Aquaponics System Farm – Questions Answered

An Aquaponics System Farm can be constituted when you seek to increase the volume your systems produce. With the proper methods, and the right planning you can gain that increase you have in mind. When you get your growing processes down, is when you can get the fruits, veggies and roots in the larger numbers more frequently as you would desire.

Streamlining your growing processes in your systems, would be similar to what the large area farmers do year in and year out. They sit down and plan what they can plant, how many acres to plant the chosen seed in, and what needs to be done to those acres to get it ready for planting for the upcoming year.

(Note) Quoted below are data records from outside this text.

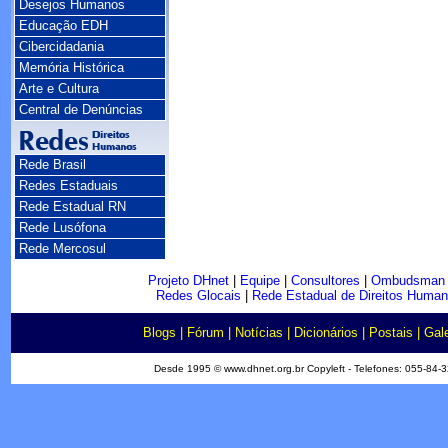
Desejos Humanos
Educação EDH
Cibercidadania
Memória Histórica
Arte e Cultura
Central de Denúncias
Rede Brasil
Redes Estaduais
Rede Estadual RN
Rede Lusófona
Rede Mercosul
Projeto DHnet
|
Equipe
|
Consultores
|
Ombudsman
Redes Glocais
|
Rede Estadual de Direitos Huma
Blogs
|
Fórum
|
Notícias
|
Dicionários
|
Postais
|
Gale
Desde 1995 © www.dhnet.org.br Copyleft - Telefones: 055-84-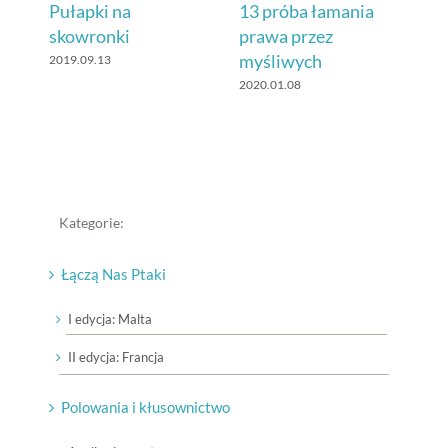
Pułapki na
13 próba łamania
Po
skowronki
prawa przez
ku
myśliwych
2019.09.13
201
2020.01.08
Kategorie:
Łączą Nas Ptaki
I edycja: Malta
II edycja: Francja
Polowania i kłusownictwo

Unlike the larger area farmers, backyard farmers using Aquaponics Systems can have shorter growing times of their crops and have continual planting, seedling transplanting, nurturing, and harvesting seasons. If your multiple Aquaponics Systems are in a steady climate, conducive to growing year round, one could have dozens of cycles of plants growing and bearing ‘fruit’.

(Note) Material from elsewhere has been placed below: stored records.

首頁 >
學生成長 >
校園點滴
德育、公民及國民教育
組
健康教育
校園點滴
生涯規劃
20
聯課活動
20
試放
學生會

Aquaponics System Farm – the deeper dive

What one would need for an Aquaponics System to yield more is done not only in timing (the planting to harvesting time frames) but also the overall capacity of what the grow beds can accommodate. Simply put, the size of your grow beds (and the resulting nitrogen enriched water within them) only have so much space. If you are looking to increase your yield by two or three times, you will need to increase the amount of grow beds and the amount of fish you have to service those additions.

Thus, instead of just having one system you will have several, which would constitute the term Backyard Aquaponics Farming. Keep in mind the space in which you put your additional systems in, if they are not able to be climate controlled year round you will experience the loss of your fish and have to restart your systems at the beginning of each spring if they cannot maintain the right temperatures for the fish or the growing plants.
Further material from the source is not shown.